The Mysterious Mussar Magnate

He was one of the most obscure personalities in the history of modern Torah philanthropy

The Mysterious Mussar Magnate
Title: The Mysterious Mussar Magnate
Location: Berlin, Germany
Document: Auction brochure
Time: 1913

ATthe end of September 1913, the Rudolph Lepke Auction House in Berlin staged an auction of an impressive art collection from the estate of Herr Emil Lachmann. Without fanfare, the book on this mysterious bachelor — relatively anonymous in his hometown — seemingly came to a close.

Further east, however, his passing had been publicly mourned, and his glorious legacy lived on in the Torah institutions he built and the initiatives he funded.

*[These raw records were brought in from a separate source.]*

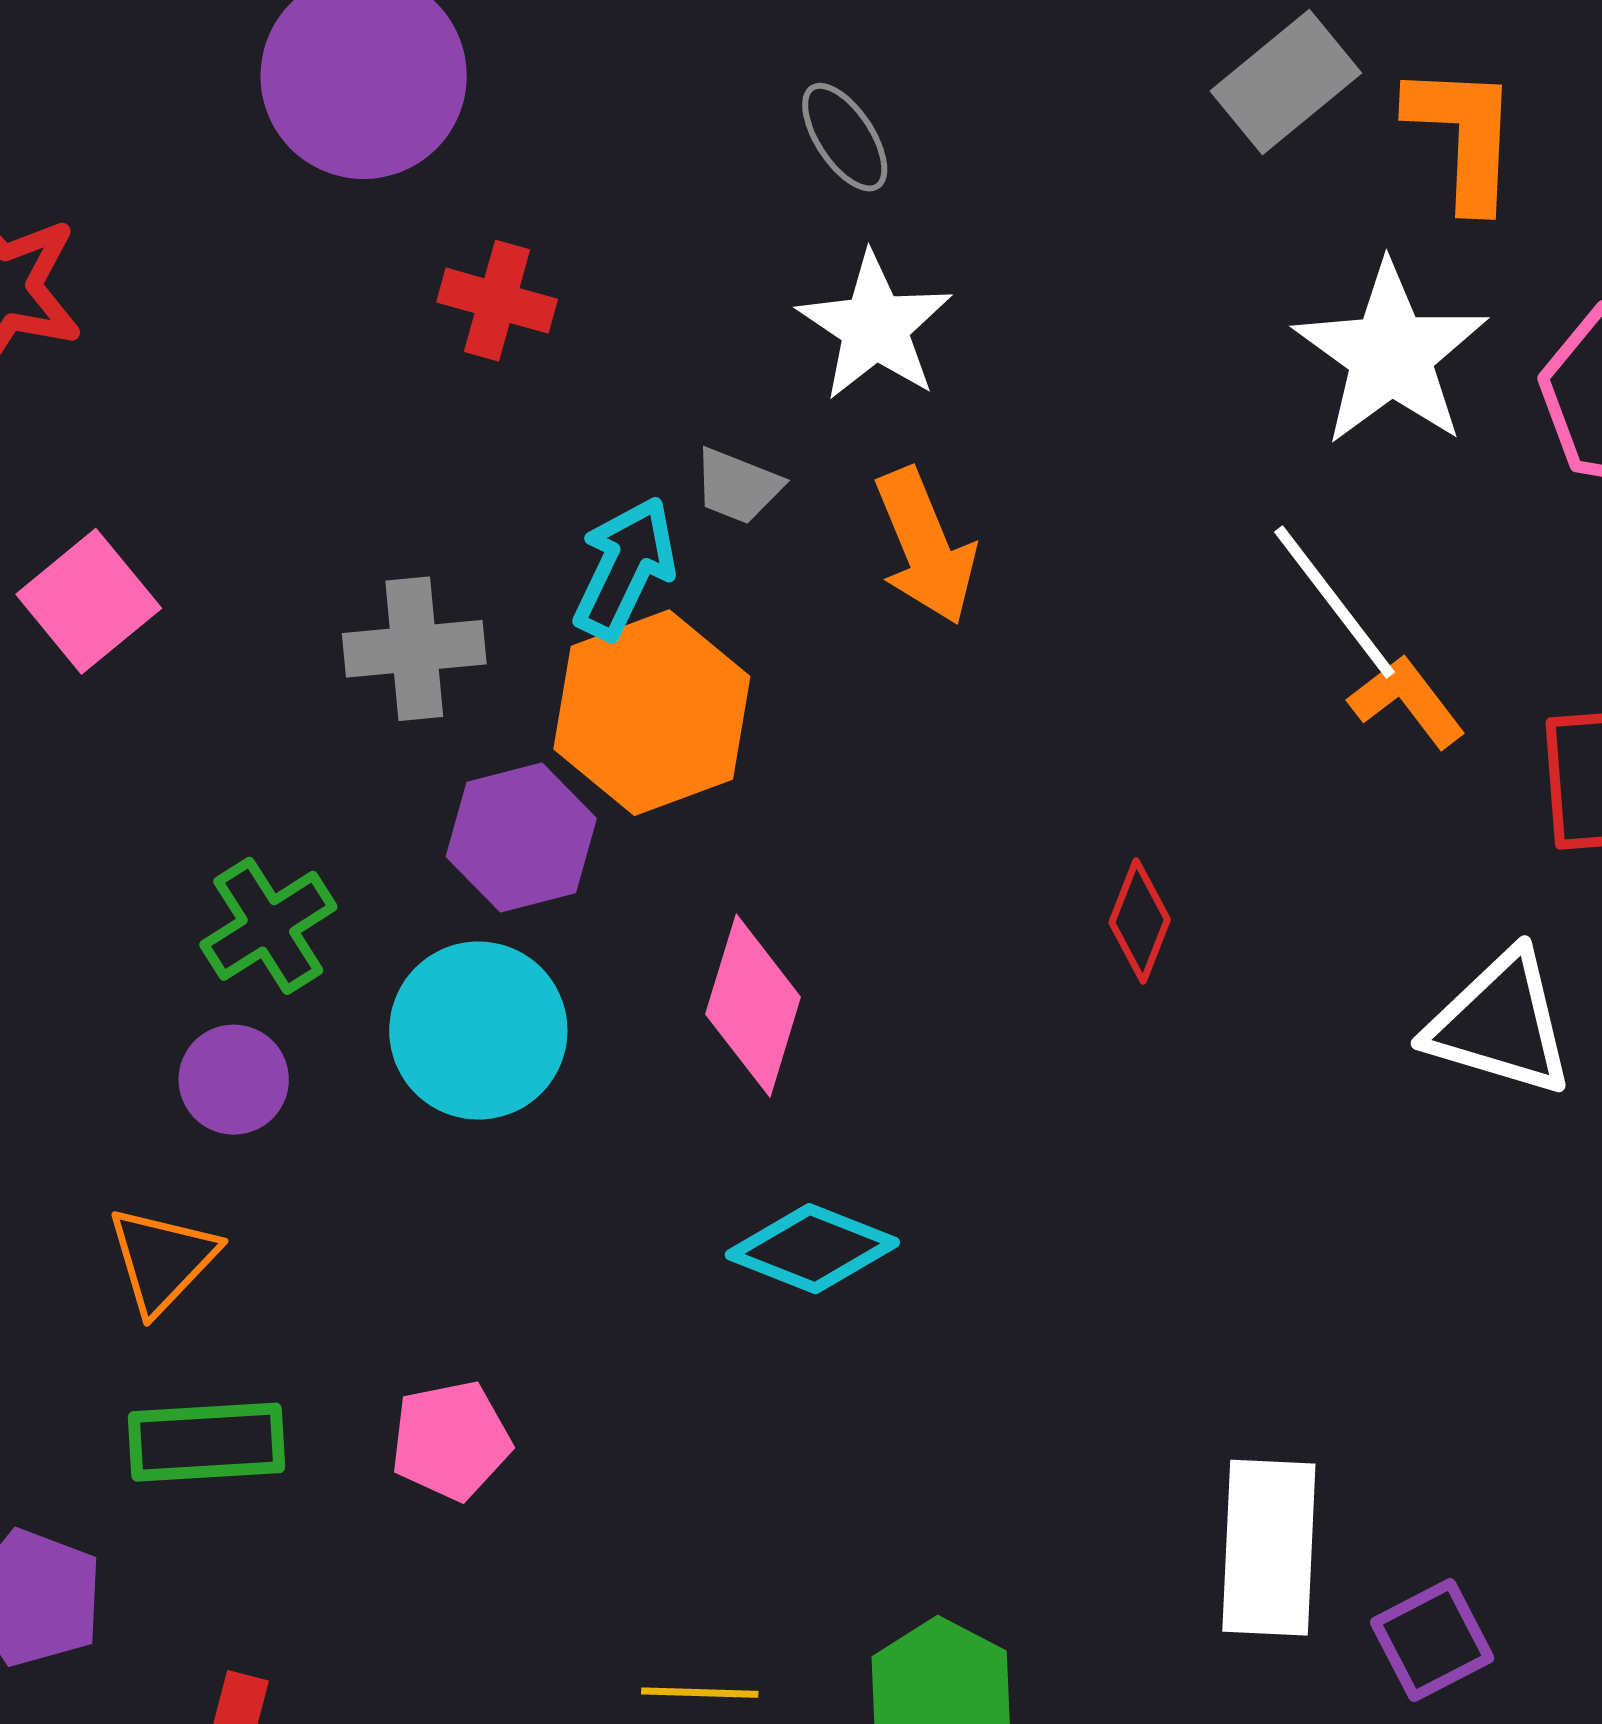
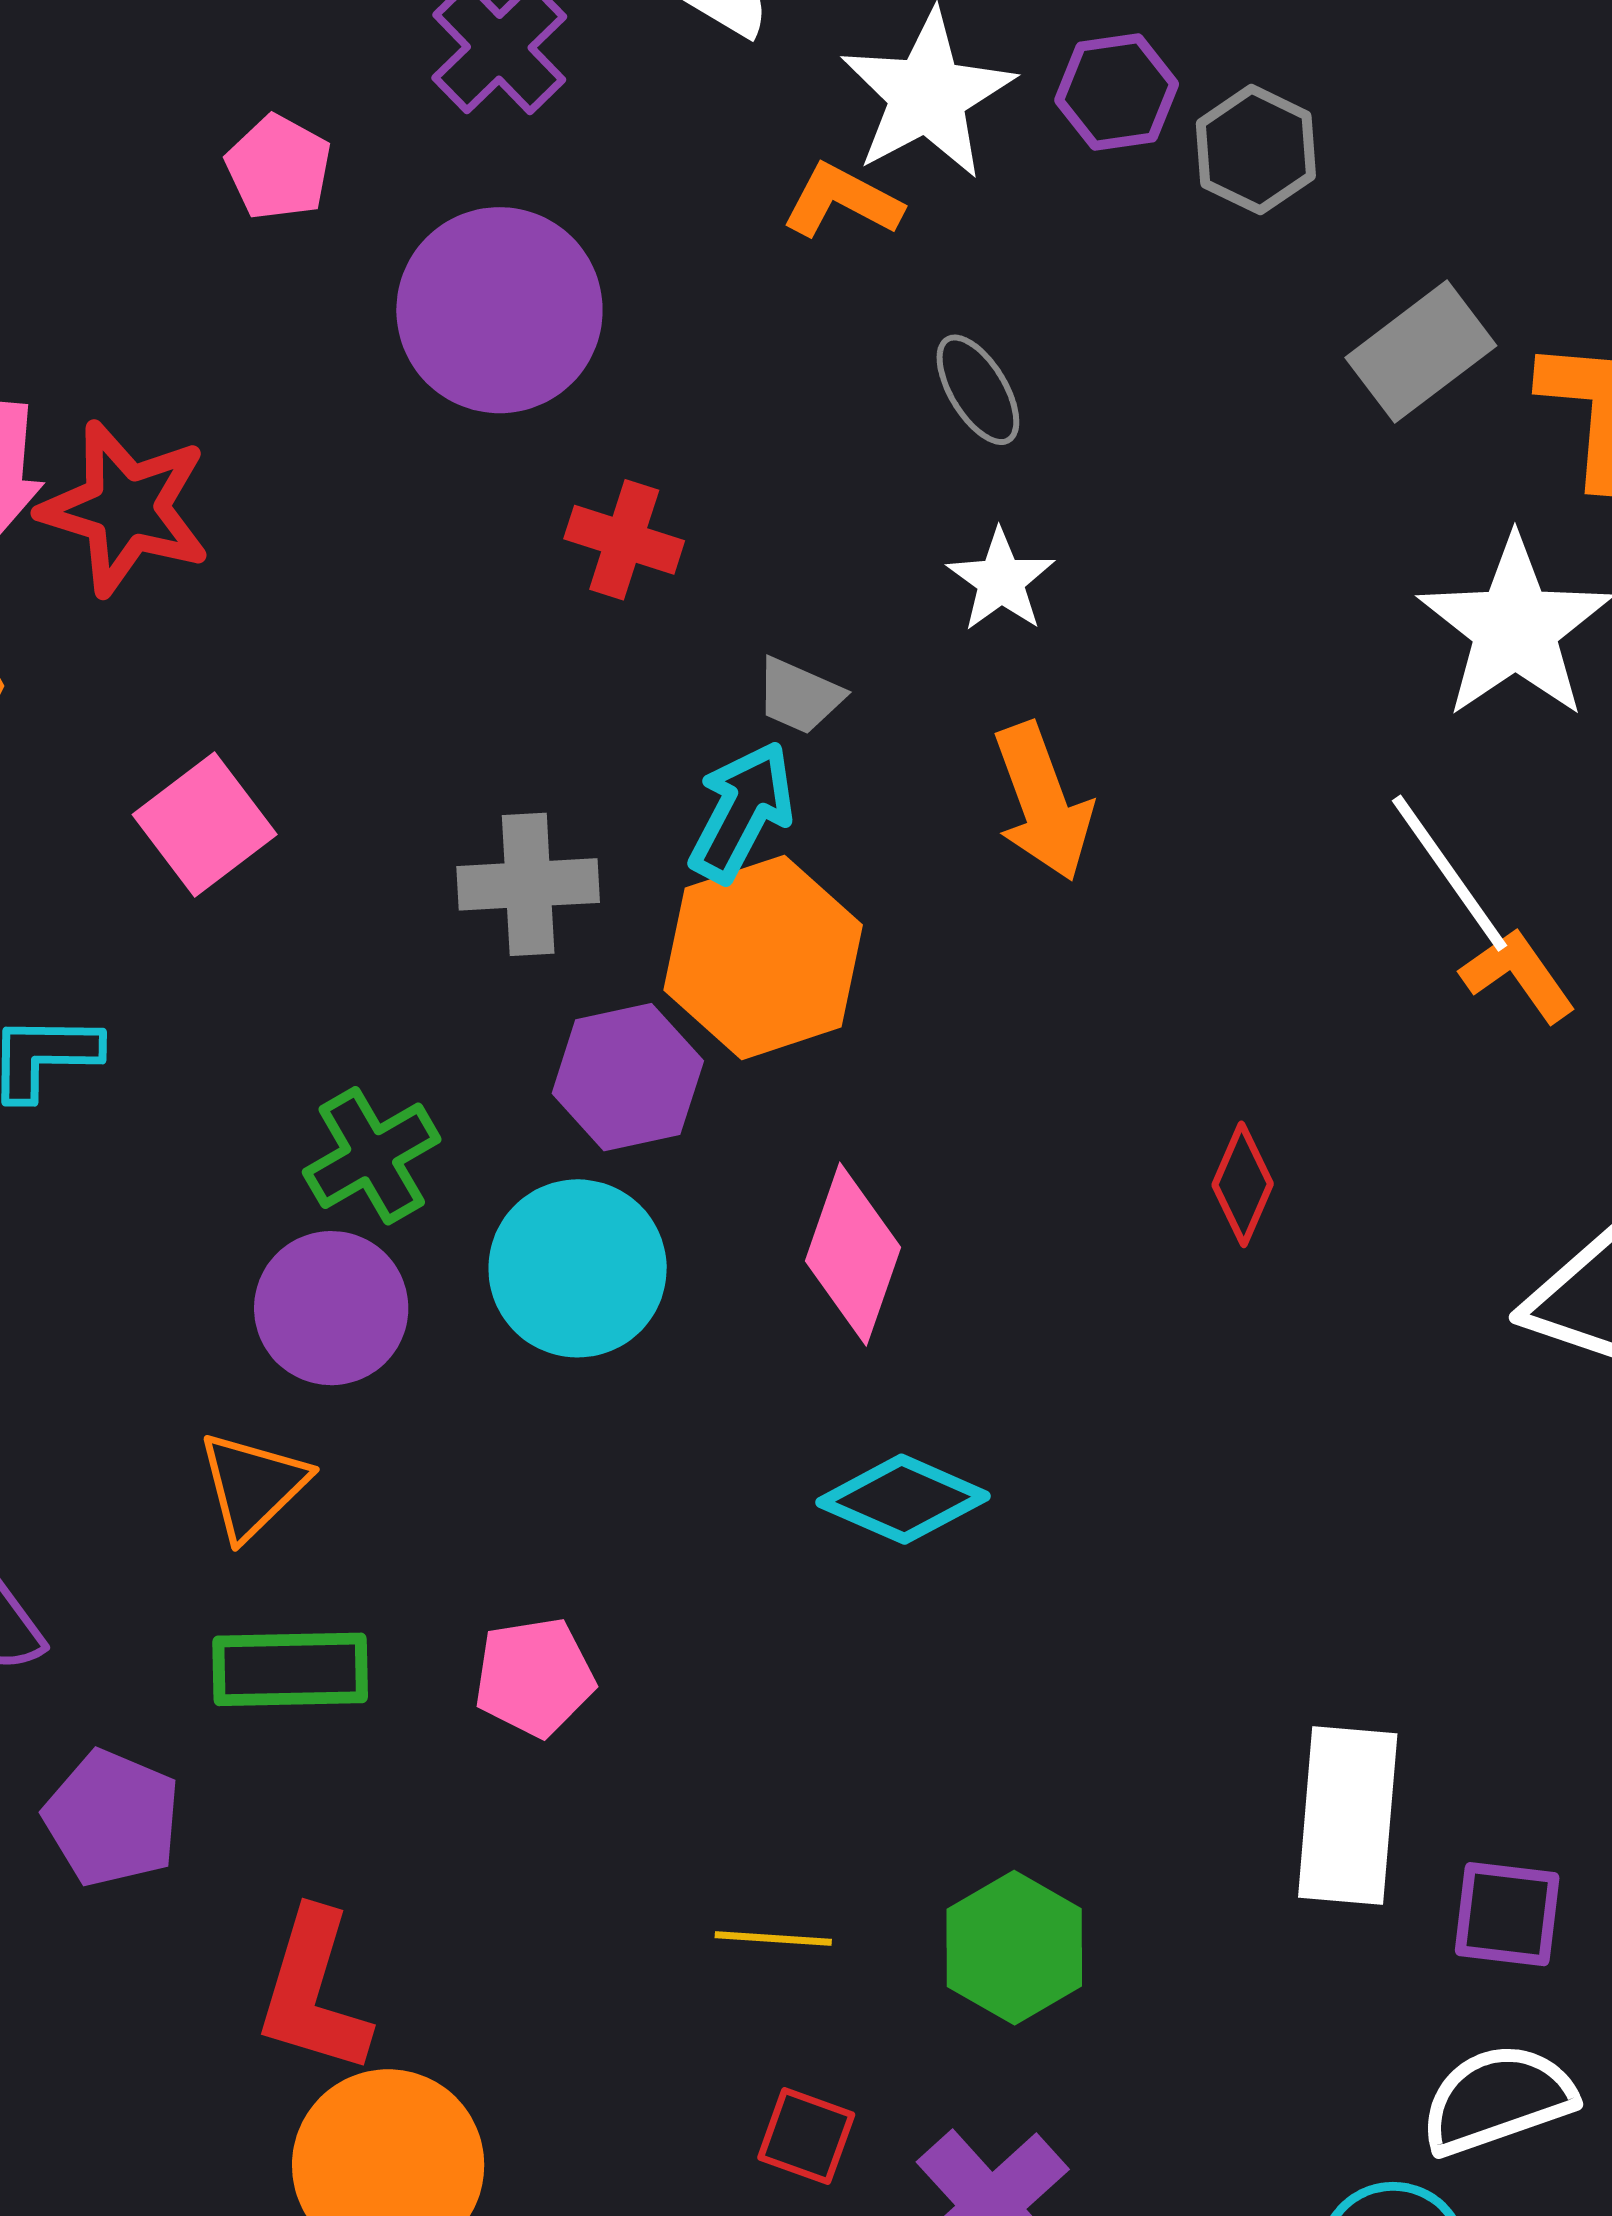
white star: (875, 327) -> (1001, 580), size x0.7
gray trapezoid: (738, 486) -> (799, 696), moved
purple circle: (234, 1080) -> (331, 1308), size x1.4
purple square: (1432, 1640) -> (1507, 1914), turned 32

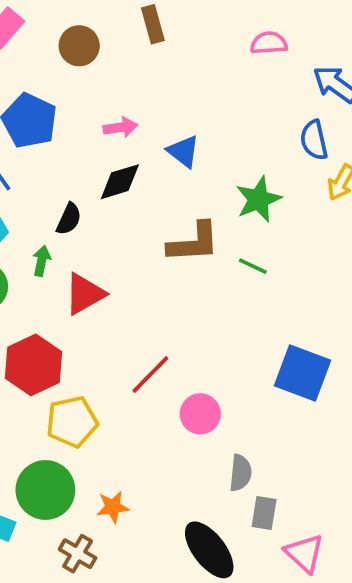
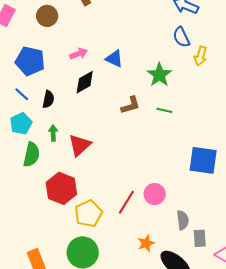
black semicircle: (69, 219) -> (48, 99), moved
brown L-shape: (194, 243) -> (131, 105), size x0.7
red line: (150, 374) -> (126, 202), moved
orange star: (113, 507) -> (146, 243), moved

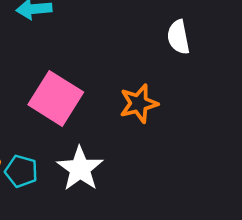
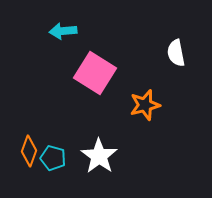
pink square: (56, 98) -> (95, 73), moved

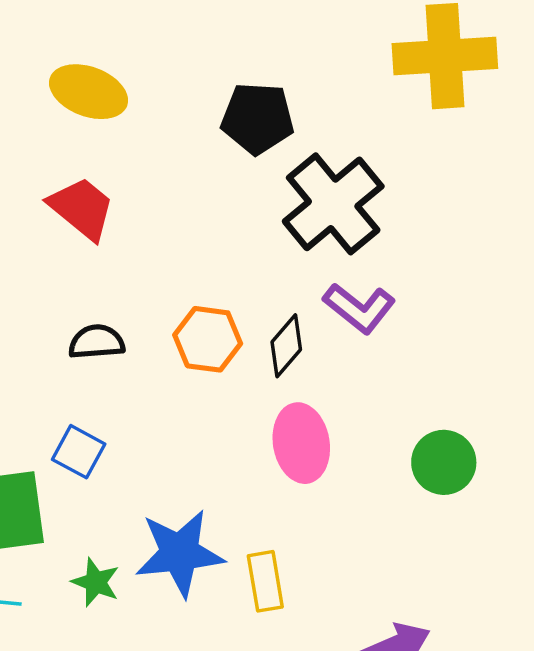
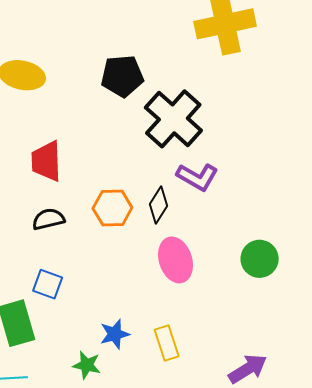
red trapezoid: (82, 208) -> (46, 161), moved, turned -123
blue star: (180, 553) -> (115, 334), size x0.6
green star: (96, 582) -> (87, 365), moved

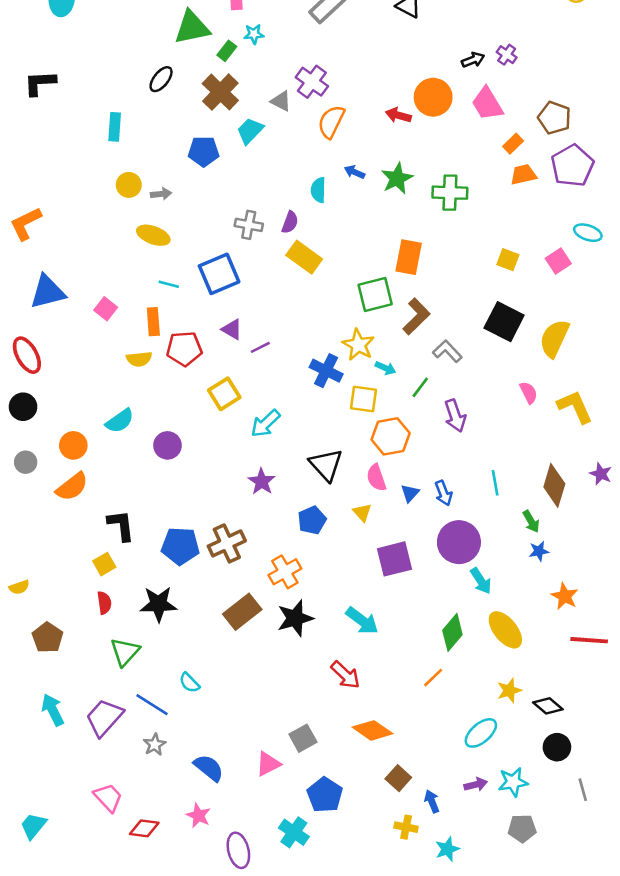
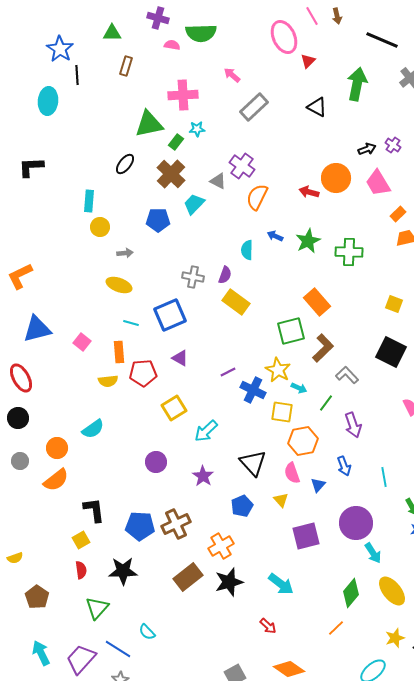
yellow circle: (129, 185) -> (100, 227), moved
orange rectangle: (409, 257) -> (317, 302), turned -52
purple line: (260, 347) -> (228, 372), moved
purple circle: (167, 445) -> (156, 462), moved
blue arrow: (443, 493) -> (344, 466), moved
red arrow: (345, 675) -> (268, 626), size x0.7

Ovadiah Emil Lachmann (1846–1910) was one of the greatest supporters of Torah in the 19th century. He was also one of the most obscure personalities in the history of modern Torah philanthropy. A footnote in a 1916 article in the Berlin-based journal Jeschurun emphasizes this point:

It fills us with satisfaction that this pious man, who lived unappreciated in Berlin for decades and died abandoned a few years ago, is memorialized here from such an appointed mouth. All the peculiarities of this man, which were partly responsible for his loneliness, do not excuse the fact that in Germany and in the capital so little notice was taken of his death. In Russia, of course, one hesped followed the other.

According to official records, Lachmann was born on November 22, 1846, in the West Prussian town of Graudenz (currently Poland) to Herrmann and Friederike (née Gotthilf) Lachmann. The Lachmanns were a prosperous family of merchants with a presence in Hamburg and Berlin.